82Elle cherche à lui redonner de l’espoir, à ce qu’il ne soit pas trop défaitiste par rapport à sa maladie et surtout à lui faire comprendre que la maladie n’est pas la fin de tous ses projets. Il peut tout à fait prévoir son futur, mais autrement. À propos de sa vie amoureuse, alors que Wael estime simplement que la contagiosité de l’hépatite B l’empêchera de former un couple ou de fonder une famille, l’aide-soignante lui explique plutôt qu’il pourra avoir des relations en étant plus vigilant du fait de sa maladie. Wael est jeune et supporte bien son traitement, c’est pourquoi l’aide-soignante se montre optimiste quant à sa reprise d’une activité professionnelle. Les soignants participent à la négociation identitaire des malades en leur apportant les informations dont ils manquent sur les incidences de la maladie dans leur vie quotidienne, la lourdeur et la durée du traitement, l’espérance de vie estimée, ce qu’ils peuvent considérer comme de l’ordre du possible et les projets qu’ils vont devoir abandonner définitivement.
83L’adaptation au rôle du malade s’enclenche habituellement au moment performatif du diagnostic. Or, dans le cas particulier des soignés sans domicile, leur représentation divergente de la maladie, leur manque de reconnaissance et leur vulnérabilité compliquent la négociation de leur rôle de malade et de leur nouvelle identité. De plus, ils manquent de certains supports facilitant la négociation identitaire :
« Ce n’est pas dans l’espace de soin que les négociations identitaires du patient peuvent être visibles ou, plus exactement, cela ne peut être dans l’interaction avec le médecin, au moment de la mise en place d’un traitement. Elles se déroulent dans des espaces au sein desquels le rôle social n’est pas réduit au statut de malade. C’est tout particulièrement le cas dans l’espace domestique26. »

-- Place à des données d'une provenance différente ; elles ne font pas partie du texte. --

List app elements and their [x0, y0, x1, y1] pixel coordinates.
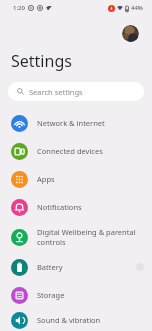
staticText: Digital Wellbeing & parental controls: [37, 227, 136, 247]
button[interactable]: Storage: [0, 281, 152, 309]
button[interactable]: Digital Wellbeing & parental controls: [0, 221, 152, 253]
staticText: Battery: [37, 262, 63, 272]
button[interactable]: Sound & vibration: [0, 309, 152, 331]
button[interactable]: Search settings: [8, 82, 144, 101]
staticText: 44%: [131, 4, 143, 12]
staticText: Storage: [37, 290, 65, 300]
staticText: Notifications: [37, 202, 82, 212]
button[interactable]: Battery: [0, 253, 152, 281]
staticText: Apps: [37, 174, 55, 184]
staticText: Network & internet: [37, 118, 105, 128]
button[interactable]: Account avatar: [122, 25, 139, 42]
staticText: Search settings: [29, 87, 83, 97]
staticText: Sound & vibration: [37, 315, 101, 325]
button[interactable]: Apps: [0, 165, 152, 193]
button[interactable]: Connected devices: [0, 137, 152, 165]
button[interactable]: Notifications: [0, 193, 152, 221]
staticText: Settings: [11, 50, 72, 72]
button[interactable]: Network & internet: [0, 109, 152, 137]
staticText: Connected devices: [37, 146, 103, 156]
staticText: 1:20: [13, 4, 25, 12]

84Les patients sans domicile ne possèdent pas d’espace domestique réconfortant. Bien que certaines adaptations puissent être faites et amènent les individus à se sentir chez-eux, dans le coin de rue qu’ils ont coutume d’occuper, ou la chambre du centre dans laquelle ils passent plusieurs mois, ils ne bénéficient pas d’un espace privé au sein duquel leur rôle n’est pas réduit à leur statut. Dans la rue, leur identité se résume à celle du SDF. Dans un centre d’hébergement, c’est par leur infériorité sociale et leur manque d’hébergement qu’ils sont identifiés. Au centre d’hébergement médicalisé, c’est justement leur état de santé qui leur permet de bénéficier d’une chambre. Le rôle attaché à la vie sans domicile ne fournit pas de support favorable à une négociation de leur identité. La maladie est une fracture de plus dans leur parcours. L’identité des individus sans domicile est déjà fortement fragilisée par leur stigmate et ils ne bénéficient pas de la grande partie des soutiens dont disposent habituellement les malades pour redéfinir leur nouvelle identité de manière positive. La plupart des personnes rencontrées sur le terrain ne peuvent pas s’appuyer sur leurs familles, n’ont pas d’activité professionnelle, et leurs amis sont rares, souffrant souvent du même stigmate et du même manque de ressources. Les négociations identitaires des patients sans domicile portent par surcroît le poids de la culpabilisation. Ils sont généralement tenus pour responsables de leur état de santé, perçu comme la conséquence de leurs conditions de vie, comme le résultat de leurs propres choix. Talcott Parsons définissait la maladie comme une déviance à la norme médicale27, déviance supplémentaire qui s’ajoute à celle de la vie sans hébergement. Les soignés sans domicile acceptent malaisément l’identité et le rôle de malade. Les soignants se positionnent généralement comme un tiers entre la maladie et l’individu, afin de fournir des informations, rationaliser la négociation et ne pas laisser seul le malade en proie à ses émotions.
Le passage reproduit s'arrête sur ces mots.